We used chi-square and Mann-Whitney U tests to compare the demographic and clinical characteristics of the two groups. To compare the overall effect of treatment over time for the two groups, we employed a set of multivariate repeat measures analysis of variance (ANOVA), with treatment as the between-group factor and time as the within-subject factor. Because of small sample size, we checked for sphericity assumptions using Mauchly’s test of sphericity. Analysis revealed violation of the sphericity rule. Consequently, we performed the Greenhouse-Geisser correction. We used Spearman’s rho to see the correlation between negative and depressive symptoms, and analyzed data using the Statistical Package for Social Sciences (SPSS, Inc., Chicago) version 11.0.

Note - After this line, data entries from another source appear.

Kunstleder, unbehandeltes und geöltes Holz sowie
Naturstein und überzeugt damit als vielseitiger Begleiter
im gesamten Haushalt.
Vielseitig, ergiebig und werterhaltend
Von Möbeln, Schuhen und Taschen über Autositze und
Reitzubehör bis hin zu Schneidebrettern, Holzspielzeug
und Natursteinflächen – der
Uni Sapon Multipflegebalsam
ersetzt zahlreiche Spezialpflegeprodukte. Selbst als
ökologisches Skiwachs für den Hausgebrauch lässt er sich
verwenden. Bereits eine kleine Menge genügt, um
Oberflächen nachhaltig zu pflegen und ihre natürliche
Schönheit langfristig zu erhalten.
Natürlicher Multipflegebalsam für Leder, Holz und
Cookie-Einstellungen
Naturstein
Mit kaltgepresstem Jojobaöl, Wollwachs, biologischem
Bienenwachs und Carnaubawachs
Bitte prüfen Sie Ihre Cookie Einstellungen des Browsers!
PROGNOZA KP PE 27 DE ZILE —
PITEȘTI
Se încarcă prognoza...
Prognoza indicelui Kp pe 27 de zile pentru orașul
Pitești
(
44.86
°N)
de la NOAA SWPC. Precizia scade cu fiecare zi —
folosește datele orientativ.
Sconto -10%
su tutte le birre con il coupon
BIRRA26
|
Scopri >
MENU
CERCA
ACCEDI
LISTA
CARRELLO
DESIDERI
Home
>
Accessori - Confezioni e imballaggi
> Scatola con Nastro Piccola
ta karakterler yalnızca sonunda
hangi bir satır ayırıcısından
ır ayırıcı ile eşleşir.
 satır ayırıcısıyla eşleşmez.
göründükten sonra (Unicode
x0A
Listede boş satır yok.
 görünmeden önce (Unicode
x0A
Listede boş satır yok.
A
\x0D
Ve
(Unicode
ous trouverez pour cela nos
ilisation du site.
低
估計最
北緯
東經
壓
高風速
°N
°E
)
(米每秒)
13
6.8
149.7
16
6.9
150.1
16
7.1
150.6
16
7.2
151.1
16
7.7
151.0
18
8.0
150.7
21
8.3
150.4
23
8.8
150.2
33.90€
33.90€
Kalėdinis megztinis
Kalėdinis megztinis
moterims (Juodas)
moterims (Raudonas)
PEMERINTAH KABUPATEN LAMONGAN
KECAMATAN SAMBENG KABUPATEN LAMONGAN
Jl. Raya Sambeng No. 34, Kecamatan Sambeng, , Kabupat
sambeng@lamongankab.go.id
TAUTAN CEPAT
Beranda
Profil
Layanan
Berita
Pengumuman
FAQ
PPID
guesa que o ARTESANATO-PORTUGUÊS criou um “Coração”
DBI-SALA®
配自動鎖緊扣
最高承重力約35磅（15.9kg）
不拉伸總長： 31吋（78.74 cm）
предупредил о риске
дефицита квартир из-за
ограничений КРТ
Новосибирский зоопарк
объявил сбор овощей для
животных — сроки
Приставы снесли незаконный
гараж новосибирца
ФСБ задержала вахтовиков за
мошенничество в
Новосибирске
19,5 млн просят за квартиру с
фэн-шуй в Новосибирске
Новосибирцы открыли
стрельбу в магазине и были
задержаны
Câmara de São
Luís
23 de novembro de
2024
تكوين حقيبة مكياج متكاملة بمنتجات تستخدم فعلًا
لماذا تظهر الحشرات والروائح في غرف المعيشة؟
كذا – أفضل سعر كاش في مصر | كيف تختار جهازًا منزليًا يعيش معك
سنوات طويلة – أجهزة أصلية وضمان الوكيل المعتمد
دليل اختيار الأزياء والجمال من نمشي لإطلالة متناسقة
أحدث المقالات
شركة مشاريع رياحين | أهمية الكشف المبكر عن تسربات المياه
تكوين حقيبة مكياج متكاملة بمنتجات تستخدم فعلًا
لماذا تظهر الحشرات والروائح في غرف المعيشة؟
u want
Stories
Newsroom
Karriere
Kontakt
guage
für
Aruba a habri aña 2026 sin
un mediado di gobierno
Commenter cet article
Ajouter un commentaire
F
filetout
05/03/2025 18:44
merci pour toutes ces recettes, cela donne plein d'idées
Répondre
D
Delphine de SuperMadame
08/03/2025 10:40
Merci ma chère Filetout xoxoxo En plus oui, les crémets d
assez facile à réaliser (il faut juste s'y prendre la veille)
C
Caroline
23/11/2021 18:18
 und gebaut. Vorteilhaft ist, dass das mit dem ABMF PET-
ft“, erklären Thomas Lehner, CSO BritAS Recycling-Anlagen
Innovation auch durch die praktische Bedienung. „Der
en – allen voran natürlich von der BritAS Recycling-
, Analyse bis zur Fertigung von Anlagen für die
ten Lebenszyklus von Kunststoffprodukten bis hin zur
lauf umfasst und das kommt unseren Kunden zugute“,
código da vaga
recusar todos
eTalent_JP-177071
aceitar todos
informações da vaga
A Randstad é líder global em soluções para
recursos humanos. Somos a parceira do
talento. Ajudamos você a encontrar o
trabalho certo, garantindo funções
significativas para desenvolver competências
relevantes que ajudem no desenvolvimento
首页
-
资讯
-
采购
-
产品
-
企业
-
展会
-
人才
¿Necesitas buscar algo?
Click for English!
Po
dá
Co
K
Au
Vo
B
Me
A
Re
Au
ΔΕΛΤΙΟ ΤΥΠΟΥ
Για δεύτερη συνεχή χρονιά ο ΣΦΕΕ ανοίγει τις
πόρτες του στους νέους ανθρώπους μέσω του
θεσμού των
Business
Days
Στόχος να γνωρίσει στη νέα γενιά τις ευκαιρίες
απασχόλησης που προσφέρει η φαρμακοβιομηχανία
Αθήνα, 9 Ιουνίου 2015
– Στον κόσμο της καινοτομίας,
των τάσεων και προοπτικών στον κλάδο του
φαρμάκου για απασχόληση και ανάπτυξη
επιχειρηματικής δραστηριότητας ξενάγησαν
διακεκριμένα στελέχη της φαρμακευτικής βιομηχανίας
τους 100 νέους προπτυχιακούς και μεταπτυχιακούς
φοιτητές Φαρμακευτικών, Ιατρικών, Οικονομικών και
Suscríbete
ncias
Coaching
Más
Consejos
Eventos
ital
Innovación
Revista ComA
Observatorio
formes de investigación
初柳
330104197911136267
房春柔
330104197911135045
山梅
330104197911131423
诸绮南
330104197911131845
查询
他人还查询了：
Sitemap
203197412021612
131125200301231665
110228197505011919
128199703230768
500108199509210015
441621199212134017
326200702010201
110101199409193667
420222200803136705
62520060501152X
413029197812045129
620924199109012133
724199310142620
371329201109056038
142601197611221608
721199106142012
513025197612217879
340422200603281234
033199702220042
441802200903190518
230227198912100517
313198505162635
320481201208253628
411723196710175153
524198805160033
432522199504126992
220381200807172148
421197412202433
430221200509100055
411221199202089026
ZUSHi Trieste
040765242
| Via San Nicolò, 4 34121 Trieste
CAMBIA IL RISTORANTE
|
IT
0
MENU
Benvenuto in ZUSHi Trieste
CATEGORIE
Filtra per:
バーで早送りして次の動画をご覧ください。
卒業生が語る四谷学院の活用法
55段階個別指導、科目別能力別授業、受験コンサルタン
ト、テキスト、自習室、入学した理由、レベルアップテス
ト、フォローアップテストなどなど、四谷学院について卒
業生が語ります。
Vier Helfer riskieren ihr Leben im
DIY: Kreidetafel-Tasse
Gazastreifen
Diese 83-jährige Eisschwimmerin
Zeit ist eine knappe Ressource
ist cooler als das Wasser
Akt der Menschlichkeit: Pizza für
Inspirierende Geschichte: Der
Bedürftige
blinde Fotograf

Two rTMS patients reported moderate headaches that lasted a few hours after treatment and responded to analgesics. No serious adverse effect was reported. Three (60%) patients showed much improvement in the active group compared with sham, where three (60%) patients showed minimal improvement per the CGI-Improvement scale. Repeat measure ANOVA with treatment as the between-group factor revealed that there was significant negative symptoms × group interaction, where improvement was seen more in the active rTMS group at the end of the treatment (Pillai’s Trace F=12.402, p=0.008)(Figure 1). Positive scores (Pillai’s Trace F=0.023, p=0.884) and PANSS total scores (Pillai’s Trace F=4.108, p=0.077) did not show significant interaction with group, though there was a trend in the latter. Depressive symptoms showed a trend toward improvement in the active group (mean CDSS score pretreatment=3.2 [SD=4.43]; posttreatment score =0.00 [SD=0.00]; Wilcoxon Z= 1.841, p=0.066), but not in the sham group (mean CDSS score pretreatment=3.000 [SD=3.535]; posttreatment score=0.800 [SD=0.836]; Wilcoxon Z=1.604, p=0.109). However, negative symptom scores both before and at the end of treatment did not correlate with corresponding CDSS scores (pretreatment Spearman’s ρ=—0.463, p=0.178; posttreatment Spearman’s ρ=0.202, p=0.575). Furthermore, there was no relationship between changes of negative symptoms and CDSS scores (Spearman’s ρ=0.308, p=0.614).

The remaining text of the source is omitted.